By this definition, picking up your phone and glazing through an app, to avoid the awkward lull in your current conversation? That’s sinful. Starting yet another task in order to multitask, and thereby avoiding the truly productive work of concentrating on the one job in front of you? That’s sin as well. What about judging yourself to be superior because your social media profile has prettier pictures and more followers, or inferior because you simply kept scrolling until you met your match, all the while using both comparisons to avoid the work of loving yourself and others as is? Yep, that’s sin. And we all know it.

 

Turns out there are a number of behaviors we do in the 21st century that particularly qualify as sinful, according to this definition of sin. Seven, to be exact. These seven sins are the specifically modern ways we are making our world, and ourselves, more miserable. This is amazingly ironic, because they are all committed in the name of making ourselves happier. By avoiding the power of the present, in order to somehow live in the past or escape to the future, we ironically limit our ability to learn from the past and actually change the future.

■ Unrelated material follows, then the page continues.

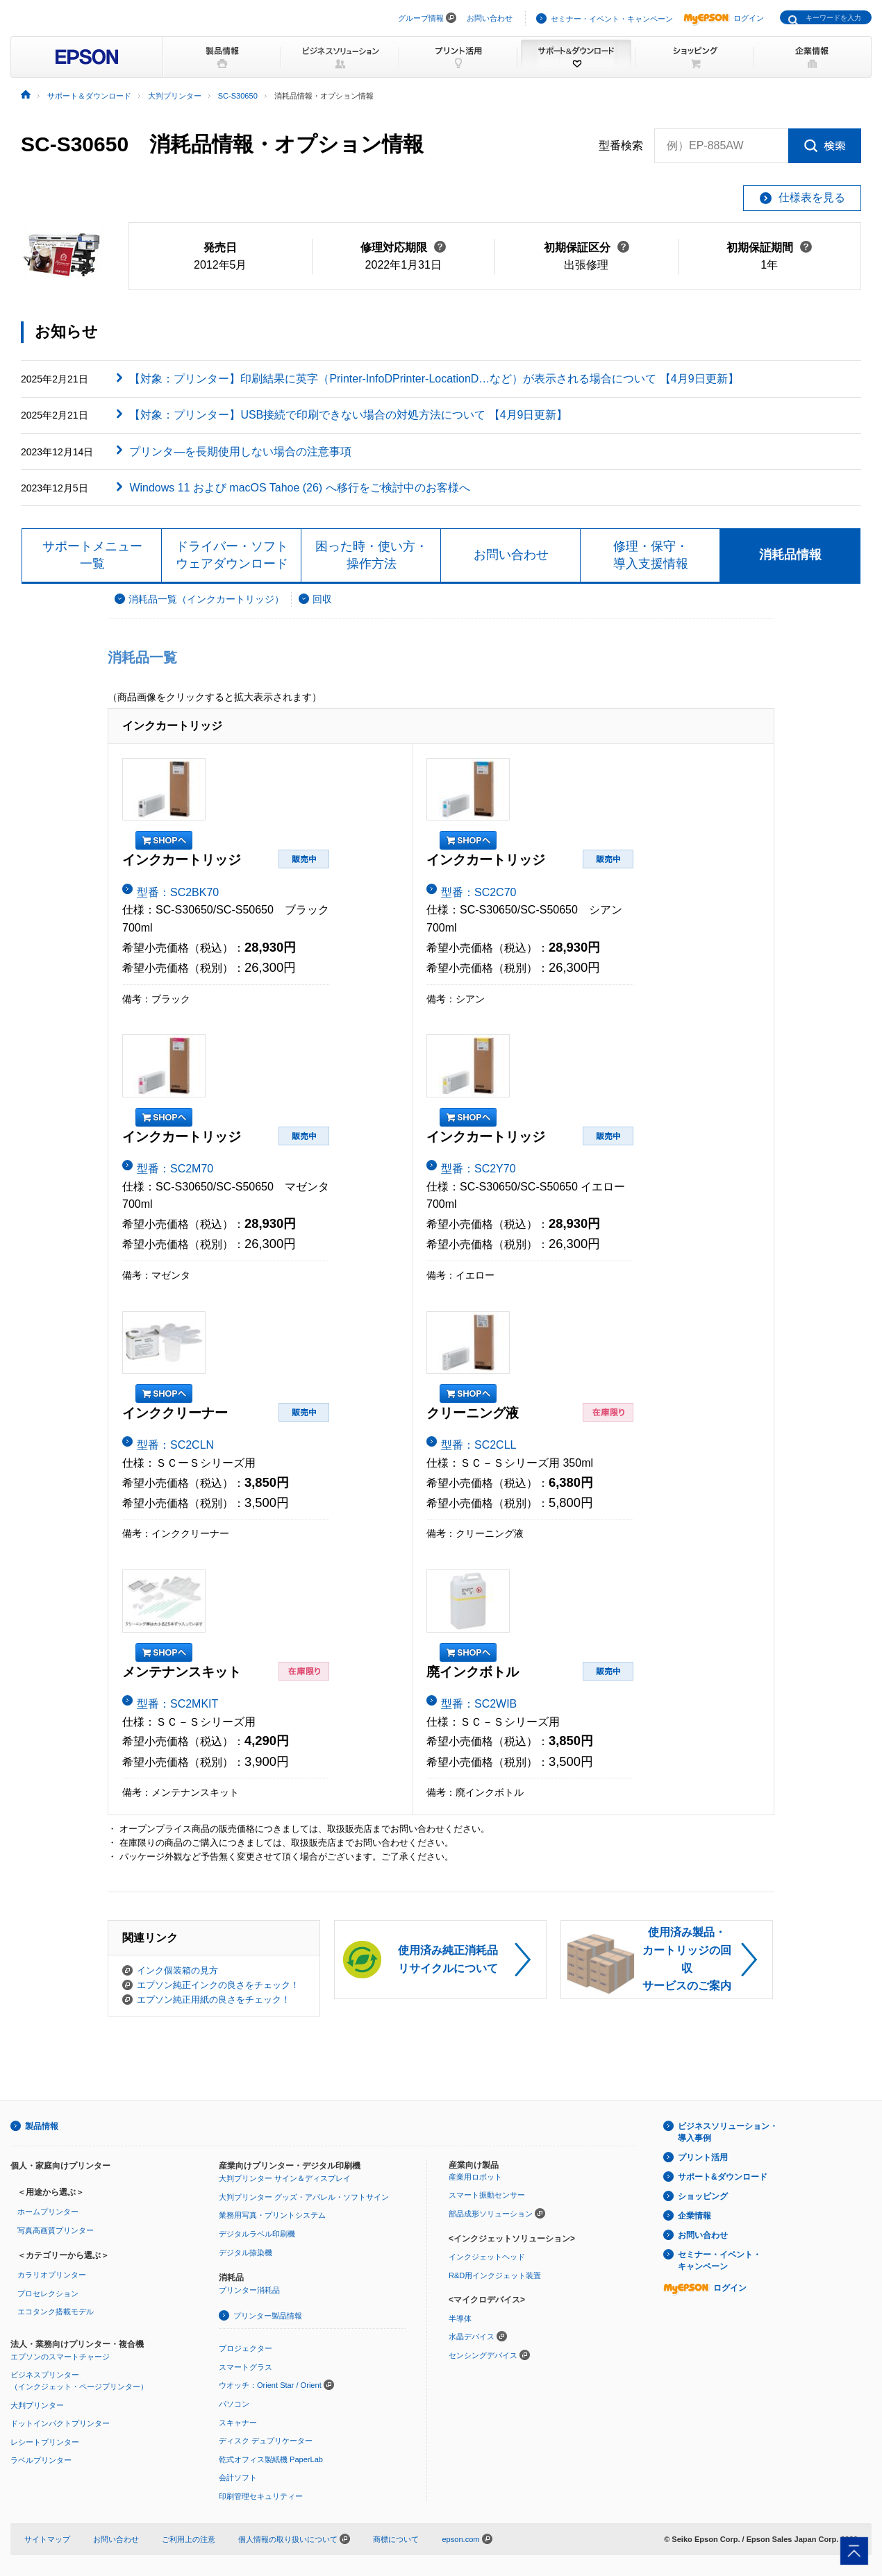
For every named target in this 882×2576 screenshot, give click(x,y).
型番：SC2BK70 (178, 892)
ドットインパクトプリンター (60, 2423)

The only way future moments improve is to fully exist in the current one. We call these seven sins “deadly” because the more we practice them, the less capable we are of feeling truly alive.

 

I know this language will make some people very nervous. These words even sound like heresy to some ardent believers in their religion. What I hope to achieve is a conversation about integration, allowing people to hold on to their dearest beliefs about God and the afterlife, all the while learning a few things about how, despite those dearest beliefs, they don’t feel very peaceful or happy right now.

 

What’s needed, however, is a new definition of sin that fits with this universal experience. “Violating God’s law” doesn’t carry much weight in positively changing people’s behavior these days, nor does it fit with everyone’s worldview. What this book proposes is a new definition of sin, one which could actually unify people of faith and their secular neighbors, and actually help us all confront our habits and change our ways.